Pizza is still a “vegetable.” No kidding

As you may have heard by now, pizza’s starring role as a “vegetable” on school lunch menus has been reaffirmed by the United States Congress, an institution that may not know beans about nutrition but certainly knows a lot about the care and feeding of the frozen food industry.

In a move undermining efforts to fight childhood obesity and contradicting a child nutrition law enacted only last year, the U.S. House has voted to preserve the status of pizza as a “vegetable” and scuttle an effort to limit how often French fries can be served in school lunchrooms.

Why? Because pizza and French fries are among the most commonly consumed foods by participants in the national school lunch program, an $18 billion source of income for the frozen food industry. So, the industry successfully lobbied Congress to force a rewrite of Department of Agriculture (USDA) rules that would have threatened the lunchroom reign of the two big moneymakers.

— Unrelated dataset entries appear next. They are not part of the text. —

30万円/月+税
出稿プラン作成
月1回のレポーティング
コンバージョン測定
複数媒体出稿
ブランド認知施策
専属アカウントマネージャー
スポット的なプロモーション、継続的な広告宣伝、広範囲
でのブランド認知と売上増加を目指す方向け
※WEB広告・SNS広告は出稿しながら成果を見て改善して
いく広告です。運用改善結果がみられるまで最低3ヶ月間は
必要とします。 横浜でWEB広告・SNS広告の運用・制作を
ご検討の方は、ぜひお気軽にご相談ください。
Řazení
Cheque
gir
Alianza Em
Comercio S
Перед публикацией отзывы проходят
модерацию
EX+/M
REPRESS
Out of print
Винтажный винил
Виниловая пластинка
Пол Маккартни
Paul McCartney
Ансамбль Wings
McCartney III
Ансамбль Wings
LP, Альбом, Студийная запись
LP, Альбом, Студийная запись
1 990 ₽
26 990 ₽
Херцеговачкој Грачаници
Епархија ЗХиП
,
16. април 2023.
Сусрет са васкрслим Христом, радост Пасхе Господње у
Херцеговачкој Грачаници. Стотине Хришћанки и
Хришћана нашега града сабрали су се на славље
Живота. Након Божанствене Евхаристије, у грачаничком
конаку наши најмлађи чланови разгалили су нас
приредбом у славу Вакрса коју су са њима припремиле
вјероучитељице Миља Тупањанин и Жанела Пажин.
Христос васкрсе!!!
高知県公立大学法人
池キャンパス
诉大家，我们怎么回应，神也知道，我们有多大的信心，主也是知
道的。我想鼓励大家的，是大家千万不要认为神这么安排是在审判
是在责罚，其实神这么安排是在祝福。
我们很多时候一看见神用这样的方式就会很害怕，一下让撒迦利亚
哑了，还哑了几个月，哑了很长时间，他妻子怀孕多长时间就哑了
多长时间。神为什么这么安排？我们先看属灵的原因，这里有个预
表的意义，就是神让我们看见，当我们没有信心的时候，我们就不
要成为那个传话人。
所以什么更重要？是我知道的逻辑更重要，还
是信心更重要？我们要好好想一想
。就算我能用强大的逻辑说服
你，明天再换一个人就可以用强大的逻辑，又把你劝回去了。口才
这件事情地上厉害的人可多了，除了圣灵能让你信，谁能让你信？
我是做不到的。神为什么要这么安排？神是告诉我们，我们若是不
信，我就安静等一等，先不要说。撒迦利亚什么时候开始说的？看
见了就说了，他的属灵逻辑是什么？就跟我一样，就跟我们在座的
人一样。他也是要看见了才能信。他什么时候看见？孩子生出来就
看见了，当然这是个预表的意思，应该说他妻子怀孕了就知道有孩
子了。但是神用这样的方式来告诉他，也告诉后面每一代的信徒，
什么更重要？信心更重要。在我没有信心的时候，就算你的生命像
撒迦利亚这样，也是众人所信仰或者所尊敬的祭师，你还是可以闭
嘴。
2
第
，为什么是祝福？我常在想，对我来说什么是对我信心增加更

“Our concern is that the (USDA) standards would force companies in many respects to change their products in a way that would make them unpalatable to students,” said an industry spokesman, quoted in the Reuters story linked below.

Indeed. Let young waistlines continue to grow while the bottom line for education entrepreneurs gets healthier.

School meals subsidized by the federal government have to include a certain amount of vegetables, and, silly as it may sound, pizza has been classified as a “vegetable” based on the amount of tomato paste it includes. (Years ago, you may remember, the Reagan administration tried to classify ketchup as a “vegetable.”) USDA wanted to change the rules on tomato paste. The change would have required pizza to have a least a halfcup of tomato paste to quality as a “vegetable” serving. Current rules, which now likely will remain in place, require just two tablespoons of tomato paste for pizza to be a “vegetable.”

You could say the tomato lobby just got pasted.